Word Count: 884
“Name your poison,” says the bartender.
“Arc and coke.” The man wears a rumpled business suit, hangdog expression, and he reeks of the End. He slides over the consent form, initialed neatly in all the right spots, with dirty jagged fingernails.
The bartender spot checks it and asks for ID. Satisfied that the smiling man on the ID card resembles the dour, defeated man sitting at his counter, he prepares the drink.
There are four other patrons in the bar, all sitting in specialized, white noise controlled, private booths with heavy curtains all drawn for isolation. One fiddles with a radio, the others in their respective booths stare into space. The bartender sees this on monitors beneath the bar. A patron in the fourth booth, aptly named Monitor #4, sits back in his chair and presses a green button on the arm. In less than a minute, he slumps over. One minute after that, the staccato fluttering of his measured heart rate abruptly ceases and the monitor displays a flat line across the bottom of the screen.
On the second monitor, the patron has put a shotgun into his mouth. The bartender hates these and turns his attention to the currently breathing patron, catching only the jerk of the doomed man’s head and the splatter of gore on the back wall in the corners of his peripheral vision. Shotguns, pistols, rifles – once a Civil War Era cannon – are messy and tie up the booth until the bots can clean the curtains and pick brains from the seats. When the cooling steam from the cleaning units backs into the main ventilation shafts, there are a few moments when the bar smells like boiled cabbage.
The bartender holds the drink in his hand, as if to make a toast. He hates this part. He feels less like a bartender and more like an executioner, but there are worse ways to make a living. “I am legally bound by the Suicide Act of 2017, Section 4(e) to inform you that this is a Suicide Bar. You have signed documentation stating that you wish to end your life. Once you take this glass from me, this form will be broadcast to all hospitals and urgent care centers. You have signed and initialed a DNR Order – that means ‘Do Not Resuscitate’. There is no place you can go that will reverse this order. Do you understand?” Basically, no backies.
The man grunts. The bartender swallows an irritated noise. It does not do to give the appearance that their death is somehow keeping you from something more important. There is no repeat business at a Suicide Bar but the least a bartender can do is not be a dick.
“Sir, I need a clear ‘yes’ or ‘no’.”
The man sighs. “Yes.”
The bartender takes the signed paper and in exchange slides over the man’s drink, carefully measured for individual weight taken from the barstool. It would not do to inadequately poison a patron. People come to Suicide Bars to die, not be mildly nauseated.
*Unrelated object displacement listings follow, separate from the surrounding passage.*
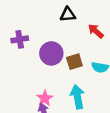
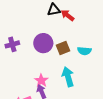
red arrow: (96, 31) -> (67, 15), moved
purple cross: (20, 39) -> (12, 44), moved

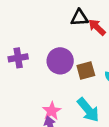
cyan arrow: (68, 77) -> (88, 110), turned 150

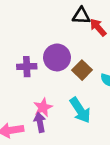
purple cross: (18, 58) -> (27, 67), moved
brown square: (86, 71) -> (82, 70), turned -36

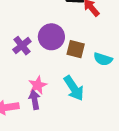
purple cross: (27, 67) -> (22, 46), turned -36
brown square: (82, 70) -> (76, 49), turned -30

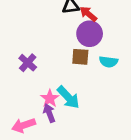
purple circle: (51, 37) -> (90, 34), moved
cyan arrow: (74, 88) -> (68, 97), moved

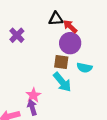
purple cross: (28, 63) -> (17, 35), moved
cyan arrow: (68, 97) -> (62, 82), moved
Beneath the bar, a monitor shows Patron #3 stepping into a tub full of water, sitting down, and dropping in the radio. The lights flicker minutely, and the water bubbles and churns for a full minute before the electricity automatically shuts off. Keeping the current at 220V may be a little like overkill, but better too much than not enough. Meanwhile Patron #1 has done nothing, but that is not unusual.
Sitting with folded hands and a disquieting serenity, it is perfectly acceptable to call for a hitman ahead of time to meet you at a legally sanctioned SB. The various Mafioso’s like it that way, and paperwork is kept at a minimum. It is quiet in the bar, no unsettling noises, nothing to startle skittish patrons. The bartender has thought about piping in classic rock or maybe soft adult contemporary, but has come to the conclusion that no one wants to suck on a carbon monoxide pipe listening to Barry Manilow or jigging the Lightening Shuffle to Charlie Daniels.
The bartender looks up and something is wrong. There is a full Gibson glass of arsenic and cola sitting on the counter and no patron. A perfectly good drink wasted. The man has chosen to take another way out, perhaps changing his mind again and wanting to start fresh. The bells tinkle as the doors slide shut. The bartender has heard of patrons unwittingly taking this way out, blubbering to the persons with the knife, gun, or bat, that they didn’t know that this was the failsafe, that there was no walking away once the papers were signed. It happens. The bartender has thought about adding that to his standard speech, but suicide is a right, and should never be taken for granted. Besides, people should read what they sign.
The bartender pushes a button beneath the counter. Within moments, a black car with large studded tires screams past the Suicide Bars doors. Although the bartender cannot hear the accident, cannot see the black car jump the curb, cannot empathically feel the bones being crushed beneath the studded tires, he can be assured that the job is complete, the contract officially realized.
The bartender wipes down the counter, and waits for the next patron.